Tuesday, August 18, 2015

Our Wandering Path

When we were traveling in the South Pacific, I kept a map that showed each day's position.  The map just showed a straight line path that connected each position, but did not show how we got from point A to point B.  It thought it would be nice to actually show our daily paths, which some of our overachieving blogger friends have been doing for some time.  It has taken some work to get this working, but I am now satisfied with the results.  If you click on the Track Us link near the top of the page, you will be taken to a page that shows not only where we are, but how we go there.

If you look very closely at the paths in Maine, you may think that the skipper was drunk with all the wanderings to and fro.
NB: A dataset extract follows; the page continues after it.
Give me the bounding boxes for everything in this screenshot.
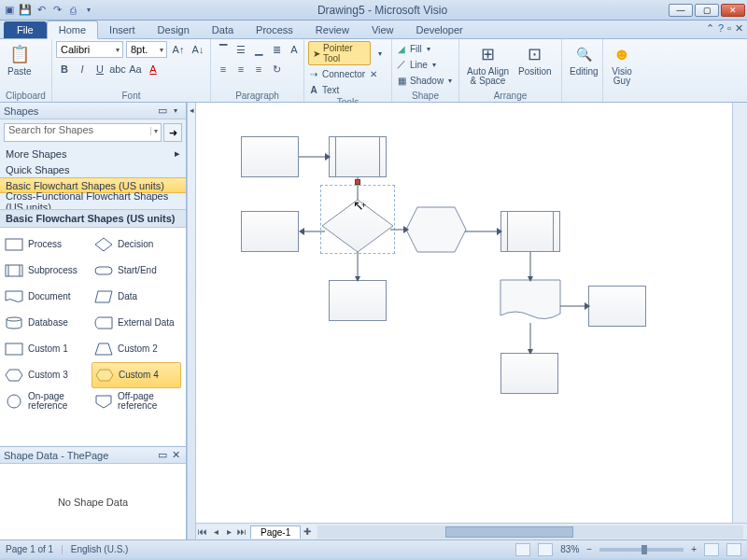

But, there is a reason for this.  There is one thing that Maine is famous for above all other things, and that is lobsters.  And to catch lobsters, you need pots.  Lots of pots.  "Billions and Billions" of pots.  Well not quite that many, but you begin to think so after a while.  Depending on what you read, there are reported to be between 2 and 3 million pots in the water in the state.  And this in a state that has a population of only 1.3 million!

On the positive side, the fishermen are all using weighted line instead of floating line, which makes it a lot harder to snag one.  On the down side, many of the pots have two floats.  One, called a toggle, is between the pot and the float at the end of the line.  These two floats have about 50' of line between them, and if there is any wind or current, this line is stretched out just below the surface waiting to wrap around your keel and be sucked into your prop.  Every fisherman uses a different set of colors and patterns to uniquely identify his own gear, but often the two floats are different colors, which makes it harder to know where you can slip through.  And some fishermen have made the rather unfortunate choice of using blue or green floats, which tend to disappear in the bright sun.  And more than a few floats don't quite reach the surface.  One of these submerged blue floats went through our prop, but fortunately, it didn't get wrapped around the shaft.

This picture shows an area where the floats aren't too thick.  We tried to go into one bay where the pots were so thick as to be impassable.  We had to turn around and leave.

And when you add fog to the mix, it can get interesting.

So now you know why is appears that I can't drive straight.  (It's because I can't drive straight.)